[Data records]
━━━━━━

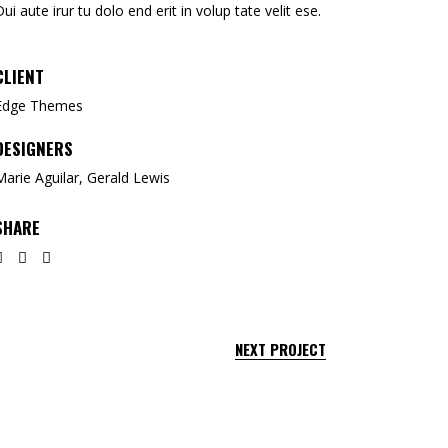
Dui aute irur tu dolo end erit in volup tate velit ese.
CLIENT
Edge Themes
DESIGNERS
Marie Aguilar, Gerald Lewis
SHARE
NEXT PROJECT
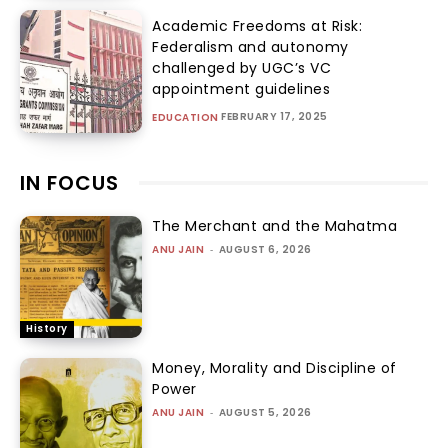
Academic Freedoms at Risk:
Federalism and autonomy
challenged by UGC’s VC
appointment guidelines
FEBRUARY 17, 2025
EDUCATION
IN FOCUS
The Merchant and the Mahatma
ANU JAIN
-
AUGUST 6, 2026
History
Money, Morality and Discipline of
Power
ANU JAIN
-
AUGUST 5, 2026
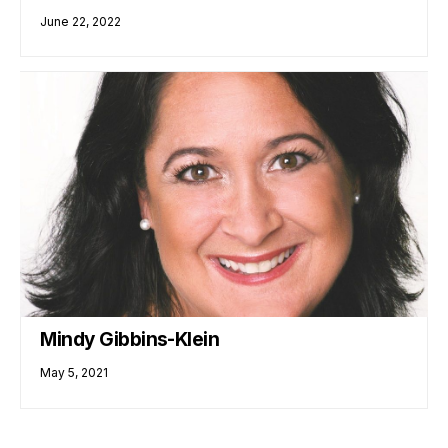
June 22, 2022
Mindy Gibbins-Klein
May 5, 2021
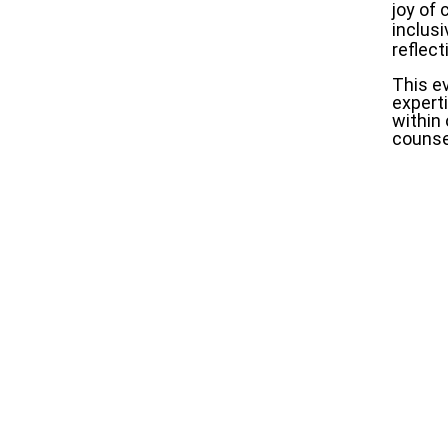
joy of
inclusi
reflect
This ev
expert
within 
counsel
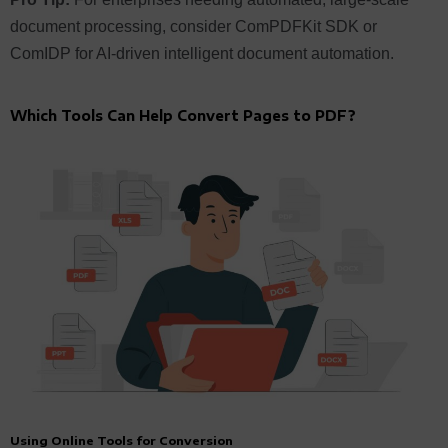
document processing, consider ComPDFKit SDK or
ComIDP for AI-driven intelligent document automation.
Which Tools Can Help Convert Pages to PDF?
Using Online Tools for Conversion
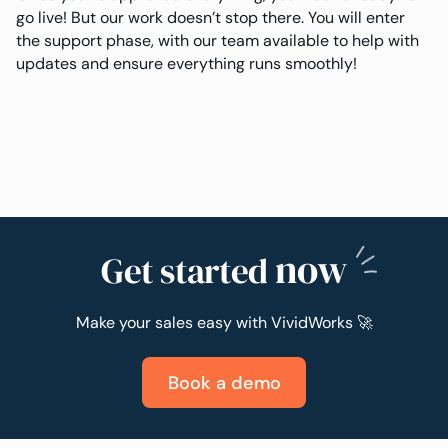
go live! But our work doesn’t stop there. You will enter
the support phase, with our team available to help with
updates and ensure everything runs smoothly!
now
Get started
Make your sales easy with VividWorks 🚀
Book a demo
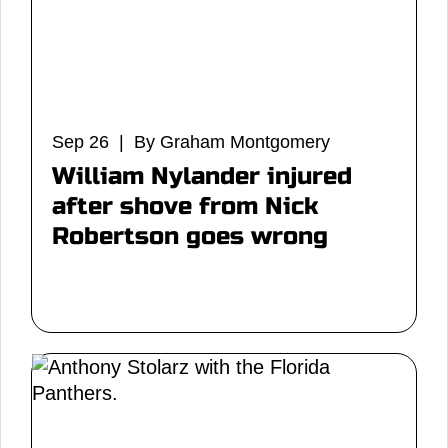
Sep 26 | By Graham Montgomery
William Nylander injured
after shove from Nick
Robertson goes wrong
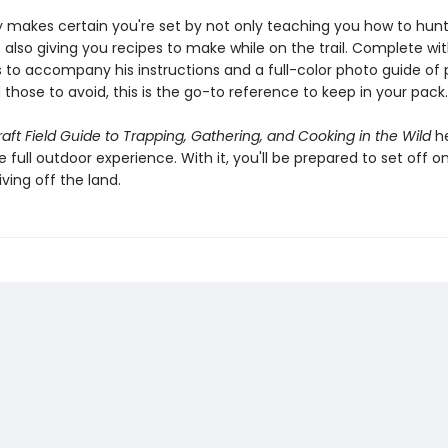
 makes certain you're set by not only teaching you how to hun
 also giving you recipes to make while on the trail. Complete wi
ns to accompany his instructions and a full-color photo guide of 
those to avoid, this is the go-to reference to keep in your pack.
aft Field Guide to Trapping, Gathering, and Cooking in the Wild
he
 full outdoor experience. With it, you'll be prepared to set off on
iving off the land.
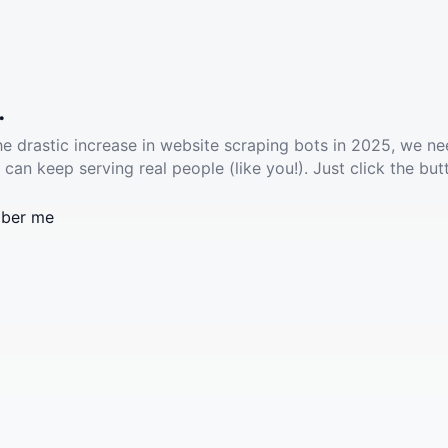
.
he drastic increase in website scraping bots in 2025, we ne
 can keep serving real people (like you!). Just click the but
ber me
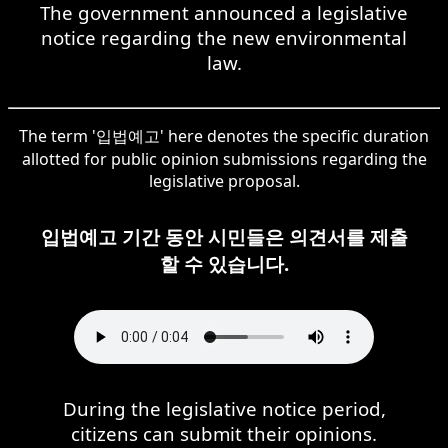
The government announced a legislative
notice regarding the new environmental
law.
The term '입법예고' here denotes the specific duration
allotted for public opinion submissions regarding the
legislative proposal.
입법예고 기간 동안 시민들은 의견서를 제출
할 수 있습니다.
During the legislative notice period,
citizens can submit their opinions.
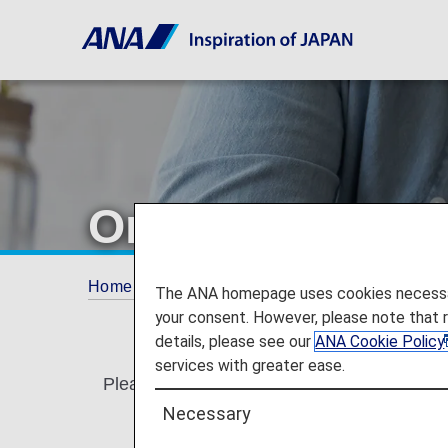
Online Reservat
Home
Services Guide
Online Reservations
The ANA homepage uses cookies necessary 
your consent. However, please note that 
details, please see our
ANA Cookie Policy
services with greater ease.
Please read carefully prior to making your r
Necessary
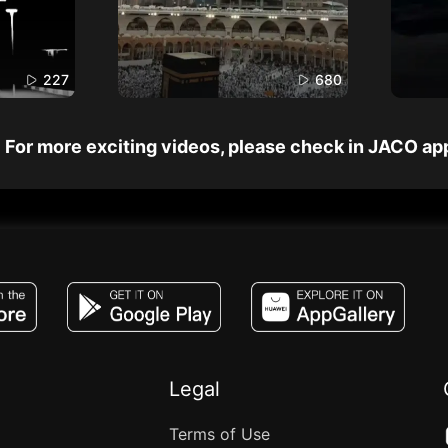
227
680
For more exciting videos, please check in JACO ap
JACO, Live, PK, Live Streaming, Gift, Game,
Legal
Terms of Use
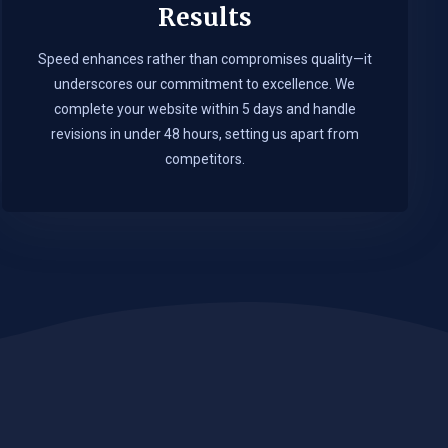
Results
Speed enhances rather than compromises quality—it
underscores our commitment to excellence. We
complete your website within 5 days and handle
revisions in under 48 hours, setting us apart from
competitors.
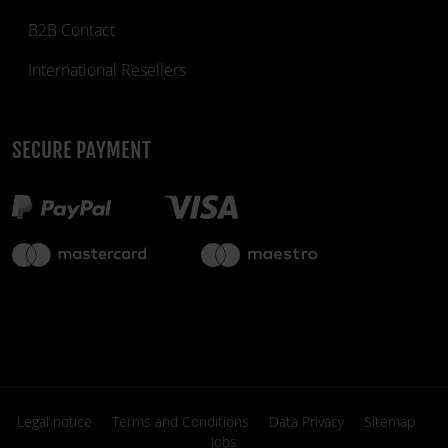
B2B Contact
International Resellers
SECURE PAYMENT
Legal notice
Terms and Conditions
Data Privacy
Sitemap
Jobs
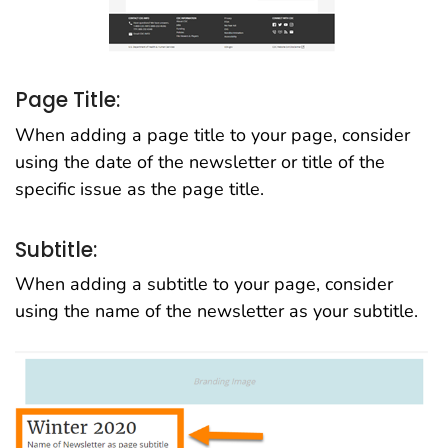
Page Title:
When adding a page title to your page, consider
using the date of the newsletter or title of the
specific issue as the page title.
Subtitle:
When adding a subtitle to your page, consider
using the name of the newsletter as your subtitle.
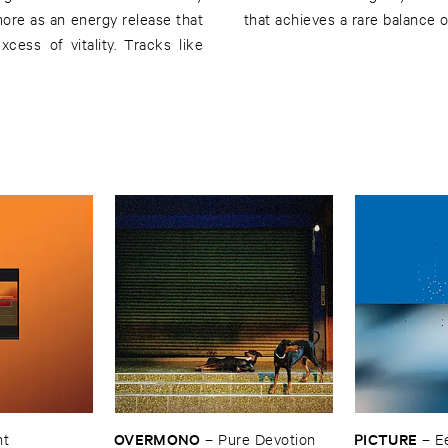
more as an energy release that
that achieves a rare balance of
cess of vitality. Tracks like
OVERMONO
PICTURE
nt
–
Pure ​Devotion
–
E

━━━━━━

> _Directions_
Filter the entries above and keep only the lines with the word "like".

> _Output for this exercise_
 can keep serving real people (like you!). Just click the but
cess of vitality. Tracks like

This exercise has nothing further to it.